The recombination analysis demonstrated that a novel IBV variant was a recombinant virus, which was originated from GI-19 (Thai QX-like IBV) and GI-13 (4/91 vaccine-like IBV) lineage viruses. Corresponding to this finding, the genetic recombination between field and vaccine strains was also frequently detected in several countries (Moreno et al., 2017, Xu et al., 2018). In this study, Thai QX-like field strains were isolated from Massachusetts- and 4/91-vaccinated diseased chickens. As a result, this novel IBV variant might have been generated by recombination resulting from cocirculation of Thai QX-like field strains and 4/91 vaccine-like strains. This indicates that vaccination with ineffective live-attenuated IBV vaccines may generate an environment where coinfection between circulating field and vaccine strains can increase the possibility of recombination. However, no evidence of recombination between field and Massachusetts vaccine-like strains was found in this study, although this vaccine has been extensively used to control IBV in Thailand. This may be related to the shorter persistence and shedding of Massachusetts vaccine in chickens, which might decrease the possibility of recombination between this vaccine and field strains (Bijlenga et al., 2004). Besides S1 gene, it is known that genetic recombination of IBV can occur throughout the entire genome of IBV (Thor et al., 2011). Further studies on recombination analysis based on other genes of this novel recombinant variant should be conducted to provide more information on the genetic characteristic of this variant.

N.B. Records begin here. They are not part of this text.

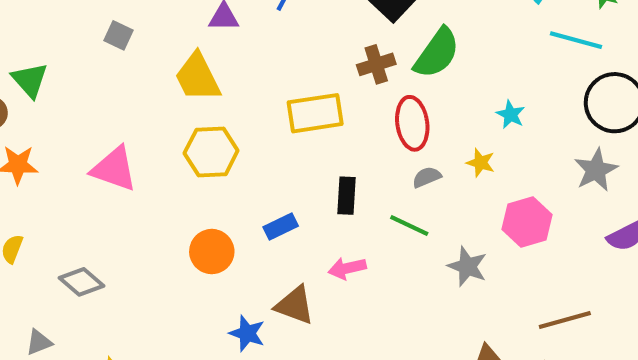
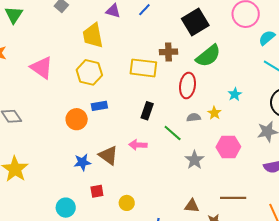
brown cross: (376, 64) -> (168, 52), moved
gray semicircle: (427, 177) -> (194, 117), moved
blue rectangle: (281, 226) -> (99, 106), moved
blue star: (247, 333) -> (82, 162), turned 30

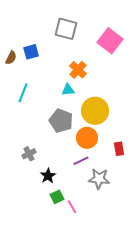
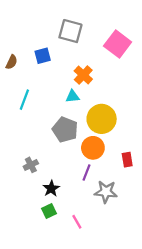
blue square: (31, 52) -> (43, 56), moved
purple line: (81, 161) -> (87, 172), turned -42
green square: (57, 197) -> (49, 211), moved

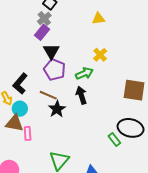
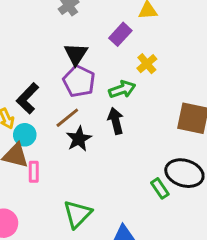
purple rectangle: (42, 32) -> (120, 34), moved
brown line: (48, 95) -> (67, 118), turned -66

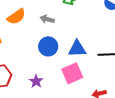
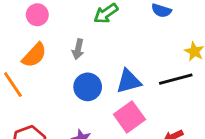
gray arrow: (47, 19) -> (78, 49), turned -80

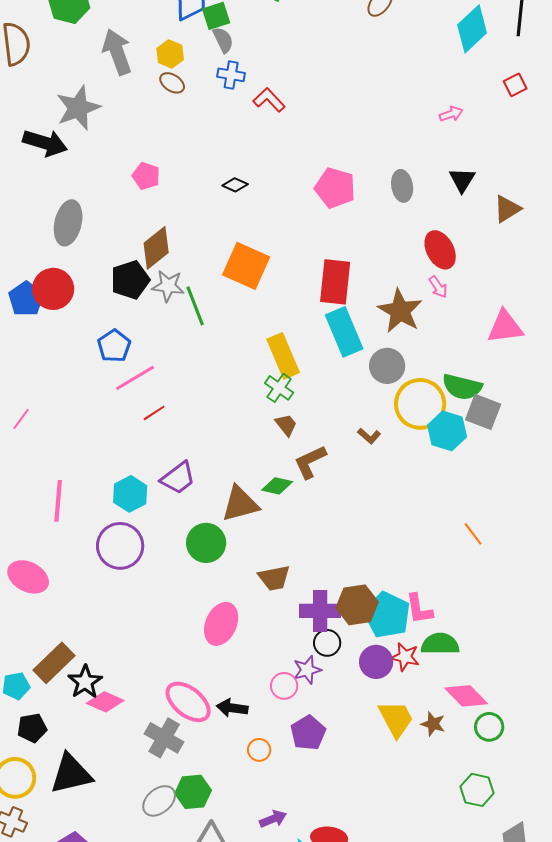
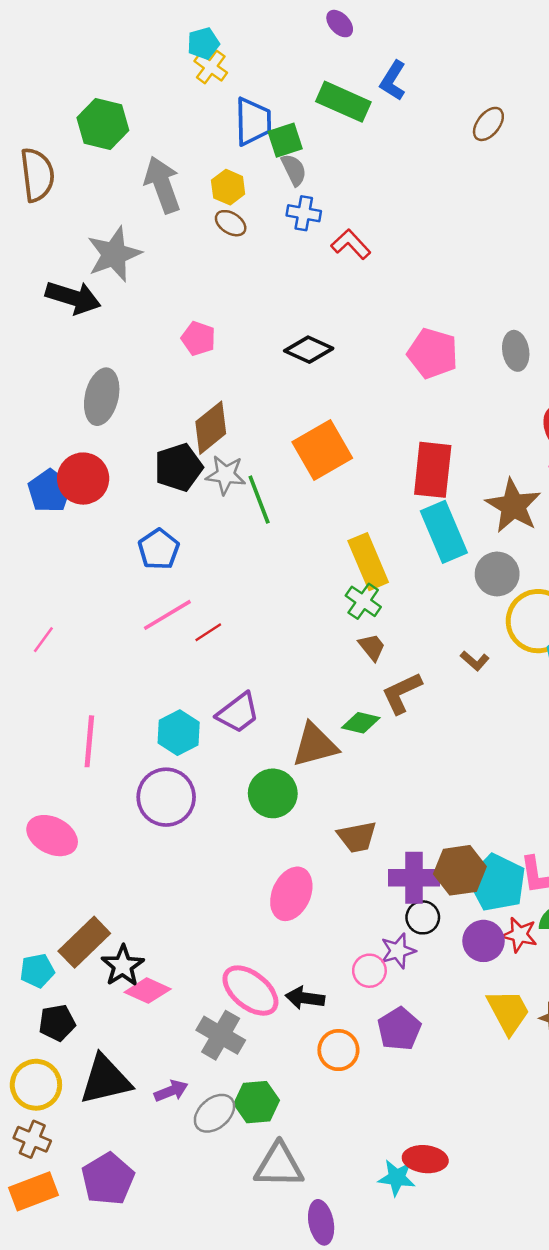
black diamond: (235, 185) -> (309, 350), size x1.5
orange square: (246, 266) -> (322, 450), turned 36
pink line: (135, 378) -> (167, 615), moved
orange circle: (259, 750) -> (338, 1050), size x1.4
purple arrow: (273, 819) -> (171, 1091), moved

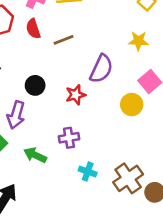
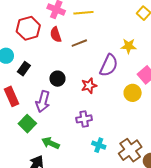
yellow star: (138, 41) -> (129, 46), moved
green arrow: (35, 155) -> (51, 143), moved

In conclusion, our data collectively demonstrate the circulation of different lineages of IBV and the presence of a novel recombinant IBV variant originating from GI-19 and GI-13 lineage viruses in chicken flocks in Thailand. Our findings indicate the high genetic diversity and continued evolution of IBVs in chickens in Thailand, which possibly affect the effectiveness of the currently used IBV vaccines. This study highlights the necessity of continued IBV surveillance to monitor the genetic evolution of IBVs and update vaccination strategies for effective control and prevention of IB.